В церкви Санта Мариа Формоза для алтаря Бомбардьери Пальма написал помимо того святую Варвару в натуральный рост, с двумя фигурами меньших размеров по сторонам, а именно св. Себастьяна и св. Антония; однако же святая Варвара принадлежит к лучшим фигурам, когда-либо написанным этим живописцем, расписавшим в церкви Сан Моизе, неподалеку от площади Сан Марко, еще одну доску с Богоматерью, взнесенной на воздух, и св. Иоанном у ее ног.

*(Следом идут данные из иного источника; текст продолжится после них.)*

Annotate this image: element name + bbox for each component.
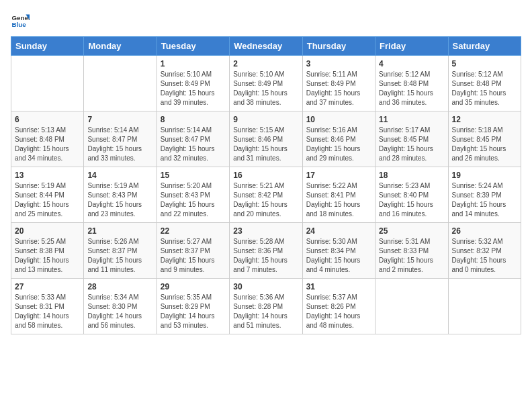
day-info: Sunrise: 5:26 AM Sunset: 8:37 PM Dayligh… [87, 237, 152, 275]
day-header-monday: Monday [84, 37, 157, 56]
day-number: 12 [452, 115, 517, 124]
day-info: Sunrise: 5:30 AM Sunset: 8:34 PM Dayligh… [306, 237, 371, 275]
day-number: 6 [15, 115, 80, 124]
day-number: 11 [379, 115, 444, 124]
day-info: Sunrise: 5:31 AM Sunset: 8:33 PM Dayligh… [379, 237, 444, 275]
day-number: 1 [161, 59, 226, 68]
calendar-cell: 20Sunrise: 5:25 AM Sunset: 8:38 PM Dayli… [11, 223, 84, 279]
day-info: Sunrise: 5:36 AM Sunset: 8:28 PM Dayligh… [233, 293, 298, 330]
day-number: 25 [379, 226, 444, 236]
logo-icon: General Blue [11, 11, 30, 30]
day-number: 20 [15, 226, 80, 236]
day-header-wednesday: Wednesday [230, 37, 302, 56]
calendar-cell [375, 279, 448, 334]
calendar-cell: 2Sunrise: 5:10 AM Sunset: 8:49 PM Daylig… [230, 56, 302, 111]
day-info: Sunrise: 5:16 AM Sunset: 8:46 PM Dayligh… [306, 126, 371, 163]
calendar-cell: 22Sunrise: 5:27 AM Sunset: 8:37 PM Dayli… [157, 223, 229, 279]
calendar-cell: 29Sunrise: 5:35 AM Sunset: 8:29 PM Dayli… [157, 279, 229, 334]
calendar-cell: 19Sunrise: 5:24 AM Sunset: 8:39 PM Dayli… [448, 167, 521, 223]
day-info: Sunrise: 5:33 AM Sunset: 8:31 PM Dayligh… [15, 293, 80, 330]
calendar-cell: 14Sunrise: 5:19 AM Sunset: 8:43 PM Dayli… [84, 167, 157, 223]
day-info: Sunrise: 5:14 AM Sunset: 8:47 PM Dayligh… [87, 126, 152, 163]
calendar-cell: 17Sunrise: 5:22 AM Sunset: 8:41 PM Dayli… [302, 167, 375, 223]
day-number: 26 [452, 226, 517, 236]
calendar-cell: 16Sunrise: 5:21 AM Sunset: 8:42 PM Dayli… [230, 167, 302, 223]
day-info: Sunrise: 5:15 AM Sunset: 8:46 PM Dayligh… [233, 126, 298, 163]
calendar-week-2: 6Sunrise: 5:13 AM Sunset: 8:48 PM Daylig… [11, 111, 521, 167]
calendar-cell: 1Sunrise: 5:10 AM Sunset: 8:49 PM Daylig… [157, 56, 229, 111]
page-header: General Blue [11, 11, 521, 30]
day-number: 8 [161, 115, 226, 124]
day-header-saturday: Saturday [448, 37, 521, 56]
day-info: Sunrise: 5:24 AM Sunset: 8:39 PM Dayligh… [452, 181, 517, 219]
calendar-cell: 5Sunrise: 5:12 AM Sunset: 8:48 PM Daylig… [448, 56, 521, 111]
day-number: 17 [306, 171, 371, 180]
day-info: Sunrise: 5:19 AM Sunset: 8:44 PM Dayligh… [15, 181, 80, 219]
day-info: Sunrise: 5:35 AM Sunset: 8:29 PM Dayligh… [161, 293, 226, 330]
calendar-cell: 25Sunrise: 5:31 AM Sunset: 8:33 PM Dayli… [375, 223, 448, 279]
day-number: 24 [306, 226, 371, 236]
calendar-cell [11, 56, 84, 111]
day-info: Sunrise: 5:19 AM Sunset: 8:43 PM Dayligh… [87, 181, 152, 219]
day-number: 16 [233, 171, 298, 180]
day-number: 13 [15, 171, 80, 180]
day-number: 30 [233, 282, 298, 291]
day-info: Sunrise: 5:13 AM Sunset: 8:48 PM Dayligh… [15, 126, 80, 163]
calendar-week-5: 27Sunrise: 5:33 AM Sunset: 8:31 PM Dayli… [11, 279, 521, 334]
day-number: 4 [379, 59, 444, 68]
calendar-header-row: SundayMondayTuesdayWednesdayThursdayFrid… [11, 37, 521, 56]
day-info: Sunrise: 5:22 AM Sunset: 8:41 PM Dayligh… [306, 181, 371, 219]
day-header-thursday: Thursday [302, 37, 375, 56]
calendar-cell: 18Sunrise: 5:23 AM Sunset: 8:40 PM Dayli… [375, 167, 448, 223]
calendar-week-3: 13Sunrise: 5:19 AM Sunset: 8:44 PM Dayli… [11, 167, 521, 223]
day-info: Sunrise: 5:14 AM Sunset: 8:47 PM Dayligh… [161, 126, 226, 163]
day-info: Sunrise: 5:18 AM Sunset: 8:45 PM Dayligh… [452, 126, 517, 163]
day-number: 22 [161, 226, 226, 236]
day-number: 15 [161, 171, 226, 180]
calendar-cell: 27Sunrise: 5:33 AM Sunset: 8:31 PM Dayli… [11, 279, 84, 334]
day-number: 5 [452, 59, 517, 68]
calendar-week-4: 20Sunrise: 5:25 AM Sunset: 8:38 PM Dayli… [11, 223, 521, 279]
day-info: Sunrise: 5:32 AM Sunset: 8:32 PM Dayligh… [452, 237, 517, 275]
calendar-cell: 9Sunrise: 5:15 AM Sunset: 8:46 PM Daylig… [230, 111, 302, 167]
calendar-cell: 28Sunrise: 5:34 AM Sunset: 8:30 PM Dayli… [84, 279, 157, 334]
day-number: 27 [15, 282, 80, 291]
calendar-cell: 13Sunrise: 5:19 AM Sunset: 8:44 PM Dayli… [11, 167, 84, 223]
calendar-cell: 26Sunrise: 5:32 AM Sunset: 8:32 PM Dayli… [448, 223, 521, 279]
svg-text:Blue: Blue [11, 21, 26, 28]
day-number: 23 [233, 226, 298, 236]
calendar-cell: 3Sunrise: 5:11 AM Sunset: 8:49 PM Daylig… [302, 56, 375, 111]
calendar-cell [448, 279, 521, 334]
calendar-cell: 4Sunrise: 5:12 AM Sunset: 8:48 PM Daylig… [375, 56, 448, 111]
day-info: Sunrise: 5:10 AM Sunset: 8:49 PM Dayligh… [161, 70, 226, 107]
day-info: Sunrise: 5:28 AM Sunset: 8:36 PM Dayligh… [233, 237, 298, 275]
day-info: Sunrise: 5:12 AM Sunset: 8:48 PM Dayligh… [379, 70, 444, 107]
calendar-cell: 8Sunrise: 5:14 AM Sunset: 8:47 PM Daylig… [157, 111, 229, 167]
calendar-table: SundayMondayTuesdayWednesdayThursdayFrid… [11, 36, 521, 334]
day-info: Sunrise: 5:27 AM Sunset: 8:37 PM Dayligh… [161, 237, 226, 275]
day-info: Sunrise: 5:11 AM Sunset: 8:49 PM Dayligh… [306, 70, 371, 107]
day-header-friday: Friday [375, 37, 448, 56]
calendar-cell: 23Sunrise: 5:28 AM Sunset: 8:36 PM Dayli… [230, 223, 302, 279]
day-info: Sunrise: 5:10 AM Sunset: 8:49 PM Dayligh… [233, 70, 298, 107]
day-header-sunday: Sunday [11, 37, 84, 56]
day-info: Sunrise: 5:20 AM Sunset: 8:43 PM Dayligh… [161, 181, 226, 219]
day-info: Sunrise: 5:12 AM Sunset: 8:48 PM Dayligh… [452, 70, 517, 107]
day-number: 7 [87, 115, 152, 124]
calendar-cell: 21Sunrise: 5:26 AM Sunset: 8:37 PM Dayli… [84, 223, 157, 279]
calendar-cell: 24Sunrise: 5:30 AM Sunset: 8:34 PM Dayli… [302, 223, 375, 279]
calendar-cell: 7Sunrise: 5:14 AM Sunset: 8:47 PM Daylig… [84, 111, 157, 167]
day-number: 3 [306, 59, 371, 68]
day-number: 19 [452, 171, 517, 180]
logo: General Blue [11, 11, 30, 30]
day-number: 21 [87, 226, 152, 236]
calendar-cell: 11Sunrise: 5:17 AM Sunset: 8:45 PM Dayli… [375, 111, 448, 167]
day-info: Sunrise: 5:37 AM Sunset: 8:26 PM Dayligh… [306, 293, 371, 330]
calendar-cell: 10Sunrise: 5:16 AM Sunset: 8:46 PM Dayli… [302, 111, 375, 167]
calendar-cell: 6Sunrise: 5:13 AM Sunset: 8:48 PM Daylig… [11, 111, 84, 167]
day-number: 29 [161, 282, 226, 291]
day-header-tuesday: Tuesday [157, 37, 229, 56]
day-number: 2 [233, 59, 298, 68]
day-number: 18 [379, 171, 444, 180]
day-info: Sunrise: 5:23 AM Sunset: 8:40 PM Dayligh… [379, 181, 444, 219]
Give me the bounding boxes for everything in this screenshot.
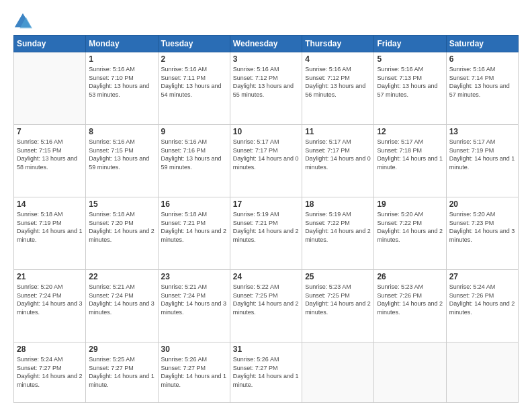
week-row-4: 28Sunrise: 5:24 AMSunset: 7:27 PMDayligh…	[14, 342, 519, 403]
weekday-header-thursday: Thursday	[302, 36, 374, 52]
weekday-header-tuesday: Tuesday	[158, 36, 230, 52]
day-number: 26	[377, 272, 443, 281]
day-number: 2	[161, 54, 227, 64]
day-number: 11	[305, 127, 371, 136]
logo	[13, 12, 35, 31]
calendar-cell: 1Sunrise: 5:16 AMSunset: 7:10 PMDaylight…	[86, 52, 158, 125]
calendar-cell: 27Sunrise: 5:24 AMSunset: 7:26 PMDayligh…	[446, 270, 518, 342]
day-number: 16	[161, 199, 227, 209]
calendar-cell: 9Sunrise: 5:16 AMSunset: 7:16 PMDaylight…	[158, 125, 230, 197]
day-number: 1	[89, 54, 154, 64]
calendar-cell: 3Sunrise: 5:16 AMSunset: 7:12 PMDaylight…	[230, 52, 302, 125]
day-number: 20	[449, 199, 515, 209]
calendar-cell: 15Sunrise: 5:18 AMSunset: 7:20 PMDayligh…	[86, 197, 158, 270]
day-info: Sunrise: 5:16 AMSunset: 7:11 PMDaylight:…	[161, 65, 227, 99]
calendar-cell: 28Sunrise: 5:24 AMSunset: 7:27 PMDayligh…	[14, 342, 86, 403]
calendar-cell: 7Sunrise: 5:16 AMSunset: 7:15 PMDaylight…	[14, 125, 86, 197]
day-number: 31	[233, 345, 299, 354]
header	[13, 12, 519, 31]
day-number: 14	[17, 199, 83, 209]
day-number: 4	[305, 54, 371, 64]
calendar-cell	[302, 342, 374, 403]
calendar-cell: 17Sunrise: 5:19 AMSunset: 7:21 PMDayligh…	[230, 197, 302, 270]
day-number: 9	[161, 127, 227, 136]
day-info: Sunrise: 5:16 AMSunset: 7:16 PMDaylight:…	[161, 138, 227, 171]
day-number: 22	[89, 272, 154, 281]
day-info: Sunrise: 5:21 AMSunset: 7:24 PMDaylight:…	[89, 283, 154, 316]
day-number: 25	[305, 272, 371, 281]
week-row-3: 21Sunrise: 5:20 AMSunset: 7:24 PMDayligh…	[14, 270, 519, 342]
calendar-cell: 19Sunrise: 5:20 AMSunset: 7:22 PMDayligh…	[374, 197, 446, 270]
day-number: 5	[377, 54, 443, 64]
calendar-cell: 31Sunrise: 5:26 AMSunset: 7:27 PMDayligh…	[230, 342, 302, 403]
calendar-cell: 8Sunrise: 5:16 AMSunset: 7:15 PMDaylight…	[86, 125, 158, 197]
calendar-cell: 22Sunrise: 5:21 AMSunset: 7:24 PMDayligh…	[86, 270, 158, 342]
day-info: Sunrise: 5:19 AMSunset: 7:22 PMDaylight:…	[305, 210, 371, 244]
day-number: 8	[89, 127, 154, 136]
day-info: Sunrise: 5:16 AMSunset: 7:13 PMDaylight:…	[377, 65, 443, 99]
calendar-cell: 13Sunrise: 5:17 AMSunset: 7:19 PMDayligh…	[446, 125, 518, 197]
day-info: Sunrise: 5:17 AMSunset: 7:17 PMDaylight:…	[233, 138, 299, 171]
day-info: Sunrise: 5:16 AMSunset: 7:12 PMDaylight:…	[305, 65, 371, 99]
calendar-cell: 20Sunrise: 5:20 AMSunset: 7:23 PMDayligh…	[446, 197, 518, 270]
calendar-cell: 24Sunrise: 5:22 AMSunset: 7:25 PMDayligh…	[230, 270, 302, 342]
day-info: Sunrise: 5:24 AMSunset: 7:26 PMDaylight:…	[449, 283, 515, 316]
day-info: Sunrise: 5:20 AMSunset: 7:23 PMDaylight:…	[449, 210, 515, 244]
day-info: Sunrise: 5:21 AMSunset: 7:24 PMDaylight:…	[161, 283, 227, 316]
day-number: 21	[17, 272, 83, 281]
day-number: 3	[233, 54, 299, 64]
logo-icon	[13, 12, 32, 31]
calendar-cell: 29Sunrise: 5:25 AMSunset: 7:27 PMDayligh…	[86, 342, 158, 403]
day-info: Sunrise: 5:18 AMSunset: 7:19 PMDaylight:…	[17, 210, 83, 244]
week-row-2: 14Sunrise: 5:18 AMSunset: 7:19 PMDayligh…	[14, 197, 519, 270]
calendar-cell: 6Sunrise: 5:16 AMSunset: 7:14 PMDaylight…	[446, 52, 518, 125]
calendar-cell: 12Sunrise: 5:17 AMSunset: 7:18 PMDayligh…	[374, 125, 446, 197]
day-info: Sunrise: 5:23 AMSunset: 7:25 PMDaylight:…	[305, 283, 371, 316]
day-info: Sunrise: 5:24 AMSunset: 7:27 PMDaylight:…	[17, 355, 83, 389]
day-info: Sunrise: 5:18 AMSunset: 7:20 PMDaylight:…	[89, 210, 154, 244]
day-info: Sunrise: 5:18 AMSunset: 7:21 PMDaylight:…	[161, 210, 227, 244]
weekday-header-row: SundayMondayTuesdayWednesdayThursdayFrid…	[14, 36, 519, 52]
calendar-cell: 10Sunrise: 5:17 AMSunset: 7:17 PMDayligh…	[230, 125, 302, 197]
weekday-header-wednesday: Wednesday	[230, 36, 302, 52]
calendar-cell: 5Sunrise: 5:16 AMSunset: 7:13 PMDaylight…	[374, 52, 446, 125]
day-info: Sunrise: 5:16 AMSunset: 7:12 PMDaylight:…	[233, 65, 299, 99]
day-number: 12	[377, 127, 443, 136]
week-row-0: 1Sunrise: 5:16 AMSunset: 7:10 PMDaylight…	[14, 52, 519, 125]
calendar-page: SundayMondayTuesdayWednesdayThursdayFrid…	[0, 0, 532, 411]
day-number: 18	[305, 199, 371, 209]
day-number: 7	[17, 127, 83, 136]
day-number: 30	[161, 345, 227, 354]
day-number: 19	[377, 199, 443, 209]
calendar-cell: 23Sunrise: 5:21 AMSunset: 7:24 PMDayligh…	[158, 270, 230, 342]
calendar-cell	[374, 342, 446, 403]
calendar-cell: 11Sunrise: 5:17 AMSunset: 7:17 PMDayligh…	[302, 125, 374, 197]
day-info: Sunrise: 5:20 AMSunset: 7:24 PMDaylight:…	[17, 283, 83, 316]
day-info: Sunrise: 5:22 AMSunset: 7:25 PMDaylight:…	[233, 283, 299, 316]
weekday-header-saturday: Saturday	[446, 36, 518, 52]
day-info: Sunrise: 5:25 AMSunset: 7:27 PMDaylight:…	[89, 355, 154, 389]
calendar-table: SundayMondayTuesdayWednesdayThursdayFrid…	[13, 35, 519, 403]
calendar-cell: 14Sunrise: 5:18 AMSunset: 7:19 PMDayligh…	[14, 197, 86, 270]
weekday-header-friday: Friday	[374, 36, 446, 52]
calendar-cell: 16Sunrise: 5:18 AMSunset: 7:21 PMDayligh…	[158, 197, 230, 270]
day-number: 17	[233, 199, 299, 209]
day-info: Sunrise: 5:26 AMSunset: 7:27 PMDaylight:…	[233, 355, 299, 389]
calendar-cell: 21Sunrise: 5:20 AMSunset: 7:24 PMDayligh…	[14, 270, 86, 342]
day-number: 10	[233, 127, 299, 136]
calendar-cell: 4Sunrise: 5:16 AMSunset: 7:12 PMDaylight…	[302, 52, 374, 125]
day-number: 29	[89, 345, 154, 354]
calendar-cell	[14, 52, 86, 125]
day-number: 28	[17, 345, 83, 354]
day-info: Sunrise: 5:19 AMSunset: 7:21 PMDaylight:…	[233, 210, 299, 244]
calendar-cell: 25Sunrise: 5:23 AMSunset: 7:25 PMDayligh…	[302, 270, 374, 342]
day-info: Sunrise: 5:26 AMSunset: 7:27 PMDaylight:…	[161, 355, 227, 389]
day-info: Sunrise: 5:17 AMSunset: 7:19 PMDaylight:…	[449, 138, 515, 171]
day-info: Sunrise: 5:16 AMSunset: 7:14 PMDaylight:…	[449, 65, 515, 99]
day-number: 23	[161, 272, 227, 281]
day-info: Sunrise: 5:16 AMSunset: 7:10 PMDaylight:…	[89, 65, 154, 99]
calendar-cell: 18Sunrise: 5:19 AMSunset: 7:22 PMDayligh…	[302, 197, 374, 270]
calendar-cell: 26Sunrise: 5:23 AMSunset: 7:26 PMDayligh…	[374, 270, 446, 342]
weekday-header-monday: Monday	[86, 36, 158, 52]
day-info: Sunrise: 5:16 AMSunset: 7:15 PMDaylight:…	[89, 138, 154, 171]
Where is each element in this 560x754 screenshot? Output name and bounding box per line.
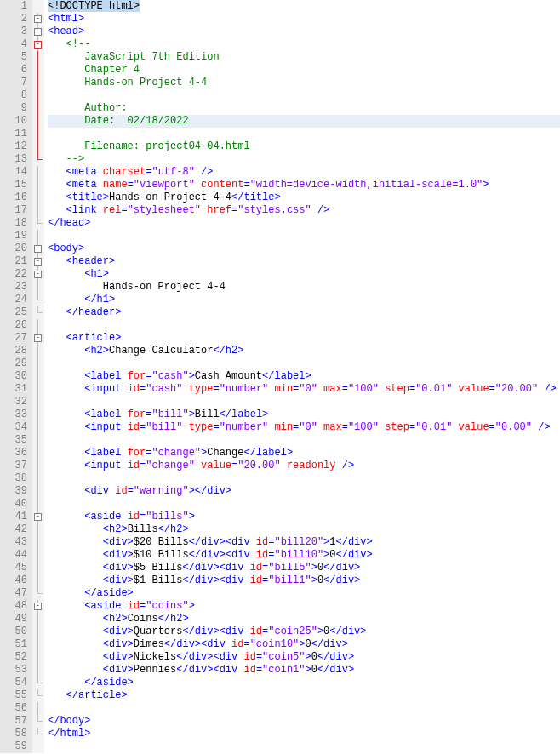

Помимо этого, для помещения, где собираются члены скуолы Сан Марко, что на площади Санти Джованни э Паоло, соревнуясь со сделанным ранее Джан Беллино, Джованни Мансуети и другими живописцами, Пальма написал прекраснейшую историю, где был изображен корабль, везущий в Венецию мощи св. Марка. На ней Пальма изобразил ужасную морскую бурю с несколькими гонимыми яростью ветров судами, которые выполнены с большим пониманием и с острой наблюдательностью, равно как группа фигур, поднятых на воздух, и различного вида демоны, под видом ветров дующие на корабли, при помощи весел всячески стремящиеся сломить напор грозных и высочайших волн, но, того и гляди, потонут. В общем же творение это, говоря по правде, столь прекрасно и по выдумке, и в других отношениях, что почти невозможно представить, чтобы краски и кисть, пусть даже в руках превосходного мастера, могли выразить нечто более близкое к правде или более естественное, ибо здесь и ярость ветров, и мощь, и ловкость, напор волн, зарницы и молнии в небе, вода, рассекаемая веслами, и весла, которые гнутся от ударов волн и усилий гребцов. Чего же больше? Что до меня, то не помню, чтобы когда-нибудь видел я живопись более потрясающую, чем эта, ибо выполнена она так и с таким соблюдением рисунка, композиции и колорита, что кажется, будто сотрясается вся картина, словно все, что там написано, настоящее. За эту работу Джакомо Пальма заслуживает величайшей хвалы и должен быть назван в числе тех, кто владеет искусством и своими способностями настолько, что может в своих картинах выразить все трудности, которыми чреваты их замыслы. Ведь при таких трудностях у многих живописцев при первом наброске работы, когда ими овладевает некая ярость, получается нечто доброе и смелое, потом исчезающее при отделке, когда то хорошее, что было вложено в нее порывом, уничтожается. А происходит это потому, что тот, кто приближается к концу, смотрит нередко на части, а не на целое, и постепенно иссякает (ибо дух охлаждается) источник его смелости. Пальма же всегда твердо придерживался одной цели и доводил свой замысел до совершенства, за что был в свое время и всегда будет достоин бесконечных похвал.